The second molecule which our current experiment identified as a potential major player in the induction of AIA was CCL2, which was highly elevated in serum of AIA rats during the preclinical stage of disease progression. CCL2 is chemotactic for monocytes and T cells, and it has been detected at high levels in synovial fibroblasts from RA patients [64], especially in response to IL-1 and TNFα. Presumably, the main function of CCL2 during the preclinical stage of AIA will be to recruit circulating monocytes to become tissue macrophages within the joint. This premise is supported by the increased absolute number of monocytes within the circulation (Fig 2a) as well as local lymph nodes (Fig. 3) and the spleen (Fig. 2b) long before AIA onset.
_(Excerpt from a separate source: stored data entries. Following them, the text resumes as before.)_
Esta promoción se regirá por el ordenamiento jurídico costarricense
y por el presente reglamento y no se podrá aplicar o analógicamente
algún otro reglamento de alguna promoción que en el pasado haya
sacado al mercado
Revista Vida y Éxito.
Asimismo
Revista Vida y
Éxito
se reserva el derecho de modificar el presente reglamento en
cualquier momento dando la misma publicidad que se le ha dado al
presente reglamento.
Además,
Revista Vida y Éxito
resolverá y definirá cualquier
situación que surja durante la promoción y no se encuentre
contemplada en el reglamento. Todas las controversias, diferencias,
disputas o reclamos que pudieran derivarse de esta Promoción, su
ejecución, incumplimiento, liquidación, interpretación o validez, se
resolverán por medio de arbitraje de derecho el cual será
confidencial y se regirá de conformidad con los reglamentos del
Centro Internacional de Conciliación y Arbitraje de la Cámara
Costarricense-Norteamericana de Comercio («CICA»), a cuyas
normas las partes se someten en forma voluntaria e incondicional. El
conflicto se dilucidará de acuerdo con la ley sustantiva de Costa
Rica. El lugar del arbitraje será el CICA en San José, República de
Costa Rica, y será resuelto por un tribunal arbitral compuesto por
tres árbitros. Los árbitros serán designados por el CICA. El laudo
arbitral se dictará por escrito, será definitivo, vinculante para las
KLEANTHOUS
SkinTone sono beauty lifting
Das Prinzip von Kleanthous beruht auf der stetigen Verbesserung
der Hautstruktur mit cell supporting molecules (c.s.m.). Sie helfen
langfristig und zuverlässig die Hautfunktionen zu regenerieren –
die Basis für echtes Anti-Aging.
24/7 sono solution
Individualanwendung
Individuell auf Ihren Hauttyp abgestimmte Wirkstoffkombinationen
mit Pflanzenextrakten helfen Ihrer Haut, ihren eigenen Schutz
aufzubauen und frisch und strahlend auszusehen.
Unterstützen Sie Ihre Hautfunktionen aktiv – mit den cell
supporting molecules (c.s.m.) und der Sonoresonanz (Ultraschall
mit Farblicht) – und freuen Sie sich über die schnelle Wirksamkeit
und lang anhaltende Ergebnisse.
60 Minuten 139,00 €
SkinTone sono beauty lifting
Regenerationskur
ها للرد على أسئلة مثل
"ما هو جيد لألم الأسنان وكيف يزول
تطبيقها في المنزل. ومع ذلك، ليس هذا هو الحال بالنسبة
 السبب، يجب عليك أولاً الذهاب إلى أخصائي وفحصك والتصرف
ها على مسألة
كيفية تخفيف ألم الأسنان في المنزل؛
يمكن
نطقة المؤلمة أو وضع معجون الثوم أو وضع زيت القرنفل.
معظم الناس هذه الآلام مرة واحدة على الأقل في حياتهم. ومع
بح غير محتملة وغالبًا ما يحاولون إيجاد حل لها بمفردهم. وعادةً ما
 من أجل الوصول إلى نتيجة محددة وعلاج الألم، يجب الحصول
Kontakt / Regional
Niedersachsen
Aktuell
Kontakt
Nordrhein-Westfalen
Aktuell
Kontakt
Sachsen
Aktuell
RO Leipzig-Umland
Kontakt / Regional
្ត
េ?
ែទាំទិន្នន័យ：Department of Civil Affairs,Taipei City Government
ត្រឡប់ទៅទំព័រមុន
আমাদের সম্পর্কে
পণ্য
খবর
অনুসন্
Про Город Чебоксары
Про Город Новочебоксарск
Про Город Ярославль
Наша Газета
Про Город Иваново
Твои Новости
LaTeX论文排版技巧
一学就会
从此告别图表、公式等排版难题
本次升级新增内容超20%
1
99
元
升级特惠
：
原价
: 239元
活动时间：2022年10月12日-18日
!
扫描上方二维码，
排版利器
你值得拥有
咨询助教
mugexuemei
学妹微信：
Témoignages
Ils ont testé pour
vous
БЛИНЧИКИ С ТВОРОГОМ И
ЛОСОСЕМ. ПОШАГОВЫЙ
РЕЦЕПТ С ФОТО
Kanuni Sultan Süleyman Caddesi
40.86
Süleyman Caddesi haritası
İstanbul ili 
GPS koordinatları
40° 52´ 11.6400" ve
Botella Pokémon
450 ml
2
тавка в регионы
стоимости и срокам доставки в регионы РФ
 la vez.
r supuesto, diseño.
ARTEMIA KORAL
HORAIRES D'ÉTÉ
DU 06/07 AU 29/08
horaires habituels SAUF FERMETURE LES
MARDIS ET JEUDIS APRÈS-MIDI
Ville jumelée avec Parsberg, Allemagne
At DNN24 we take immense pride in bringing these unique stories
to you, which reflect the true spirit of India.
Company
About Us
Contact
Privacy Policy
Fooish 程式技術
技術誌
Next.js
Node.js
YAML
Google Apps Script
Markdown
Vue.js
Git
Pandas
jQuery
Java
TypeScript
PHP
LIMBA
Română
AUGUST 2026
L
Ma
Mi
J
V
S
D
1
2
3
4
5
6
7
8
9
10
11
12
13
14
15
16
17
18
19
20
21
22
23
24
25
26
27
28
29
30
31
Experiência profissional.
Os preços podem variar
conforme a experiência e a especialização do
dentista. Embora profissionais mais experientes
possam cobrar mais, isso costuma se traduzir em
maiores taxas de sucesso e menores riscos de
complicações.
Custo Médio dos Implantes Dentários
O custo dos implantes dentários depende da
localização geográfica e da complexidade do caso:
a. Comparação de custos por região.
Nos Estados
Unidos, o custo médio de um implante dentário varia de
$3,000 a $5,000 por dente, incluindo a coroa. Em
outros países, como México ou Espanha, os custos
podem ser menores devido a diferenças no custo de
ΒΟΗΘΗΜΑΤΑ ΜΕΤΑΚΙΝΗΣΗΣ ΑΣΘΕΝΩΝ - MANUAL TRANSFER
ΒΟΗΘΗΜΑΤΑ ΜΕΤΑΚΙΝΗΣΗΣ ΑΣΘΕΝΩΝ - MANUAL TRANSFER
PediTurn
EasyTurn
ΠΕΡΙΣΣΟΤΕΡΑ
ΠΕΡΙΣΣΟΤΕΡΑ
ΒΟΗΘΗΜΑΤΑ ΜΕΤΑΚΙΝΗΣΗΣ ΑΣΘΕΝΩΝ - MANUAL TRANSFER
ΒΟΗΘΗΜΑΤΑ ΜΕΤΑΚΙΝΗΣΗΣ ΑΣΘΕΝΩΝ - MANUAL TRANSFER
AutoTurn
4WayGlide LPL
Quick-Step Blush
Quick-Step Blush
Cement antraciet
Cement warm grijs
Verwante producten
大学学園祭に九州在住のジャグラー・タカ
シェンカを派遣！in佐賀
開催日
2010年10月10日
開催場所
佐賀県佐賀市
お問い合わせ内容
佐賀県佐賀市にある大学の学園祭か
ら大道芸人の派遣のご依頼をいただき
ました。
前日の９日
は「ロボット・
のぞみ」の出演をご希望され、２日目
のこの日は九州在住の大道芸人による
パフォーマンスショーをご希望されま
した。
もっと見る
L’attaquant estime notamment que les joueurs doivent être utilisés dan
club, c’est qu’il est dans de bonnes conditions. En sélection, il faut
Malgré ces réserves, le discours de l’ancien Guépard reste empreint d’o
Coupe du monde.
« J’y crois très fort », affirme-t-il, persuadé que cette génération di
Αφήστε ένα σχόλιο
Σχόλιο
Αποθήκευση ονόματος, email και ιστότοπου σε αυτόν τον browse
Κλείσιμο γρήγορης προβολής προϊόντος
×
Our demonstration that (1) levels of many mediators other than IL-1 and TNFα [10, 12, 57, 65] undergo pronounced alterations over time before and during AIA and that (2) the chemokine/cytokine availability in local and systemic compartments is divergent (Table II) strongly implies that cytokine action is partitioned in both time and space. For example, IL-1α was found only in joints, while TNFα and PGE2 were elevated only in serum. Some molecules were accentuated chiefly during the early phases of AIA evolution (e.g., CCL2, IL-1α, IL-1β, IL-6, and KC/GRO in joints; IL-17, CCL-2, IFN-γ, IL-6, and KC/GRO in serum), others were found most prominently during the later periods (e.g., IL-1β in serum), and still others exhibited either intermittent spikes or relatively consistent elevations that compassed the entire study (e.g., IL-18 and TNFα in serum). Presumably, arthritis is driven mainly by soaring tissue levels of pro-inflammatory mediators, while systemic inflammation is impelled by amplified circulating levels. This supposition, if true, implicates IL-1 (both forms), IL-6, IL-17, CCL2, and possibly KC/GRO as the key local signals for inciting joint lesions in AIA. Previous work implicating IL-18 [26] and TNFα [54] as possible mediators in rheumatoid arthritis suggests that these two molecules should receive further study as potential players in AIA, even though they were not detected in afflicted joints in this study.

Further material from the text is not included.